Apple Publishes Study Which Defends Its 30% App Store Cut
Apple has commissioned a new study that explains its 30% App Store cut and compares it against online marketplaces from rivals such as Amazon, Google, Microsoft and Samsung. The aim of the study, by Analysis Group, is to show that Apple's cut is similar to what its rivals offer in their app stores and e-commerce marketplaces.
The study comes just before Apple's CEO Tim Cook was supposed to appear before a congressional hearing, alongside Amazon, Facebook and Google's CEOs. However, the hearing was postponed due to a conflict with the memorial service of late John Lewis.
Apple has been facing antitrust complaints for App Store's policies and 30% commission on sales and in-app purchases. The complaints have been heard by the Department of Justice in the United States as well as the European Union. Many developers and service providers claim that the cost is unjustified. This study is Apple's answer to the claims.
The 48 page study compares Apple's various stores for videos, podcasts, eBooks, audiobooks and apps against the likes of Epic, Steam, Amazon, Xbox, PlayStation, Nintendo, Play Store and Microsoft Store. The reports findings are summarized below:
Our study shows that Apple’s App Store commission rate is similar in magnitude to the commission rates charged by many other app stores and digital content marketplaces. The commission rates charged by digital marketplaces most similar to the App Store, such as other app stores and video game digital marketplaces, are generally around 30%.
Marketplaces that distribute digital content such as videos, podcasts, eBooks, and audiobooks generally charge commission rates of 30% or more. Commission rates charged by e-commerce marketplaces vary by industry but sometimes exceed 30%.
Many sellers currently sell (or previously sold) their goods through brick-and-mortar stores and marketplaces.

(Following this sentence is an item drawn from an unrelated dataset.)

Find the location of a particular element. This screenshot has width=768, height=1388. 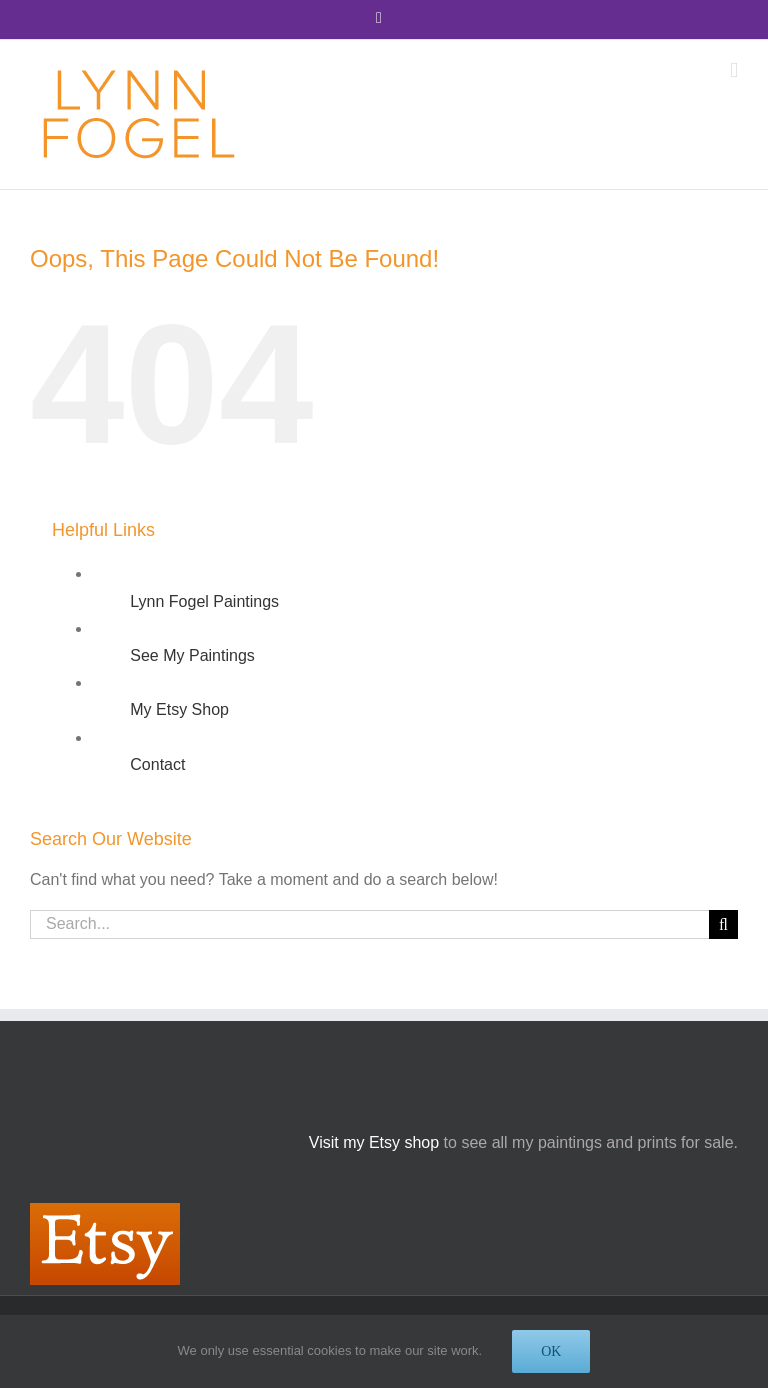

We find that sellers generally earn a substantially lower share of total revenue from the distribution through brick-and-mortar stores and marketplaces than through digital marketplaces such as the Apple App Store.
The study is an interesting read, and gives some rather detailed insights of how various digital and e-commerce marketplaces currently work.
It is interesting to see that Microsoft, who had actually shared concerns with the antitrust U.S. committee against Apple’s App Store, charges the following for its own marketplaces:
- 30% on games
- 30% on all sales in Business and Education stores
- 30% for Windows 8 devices
- 15% otherwise
- 30% (15% for non-video game subscriptions)
Microsoft also enforces usage of the company's own payment gateways and APIs for in-app purchases and disallows circumventing these mechanisms.
- Microsoft’s App Developer Agreement states that “[n]ew App and in-App Product submissions to the Store are required to use Microsoft’s commerce engine to support purchase of any In-App Product(s) that are or can be consumed or used within [the] app.”
- Microsoft Store Policies require that “[i]f your product includes in- product purchase, subscriptions, virtual currency, billing functionality or captures financial information ... You must use the Microsoft Store in- product purchase API to sell digital items or services that are consumed or used within your product. Your product may enable users to consume previously purchased digital content or services, but must not direct users to a purchase mechanism other than the Microsoft Store in- product purchase API.”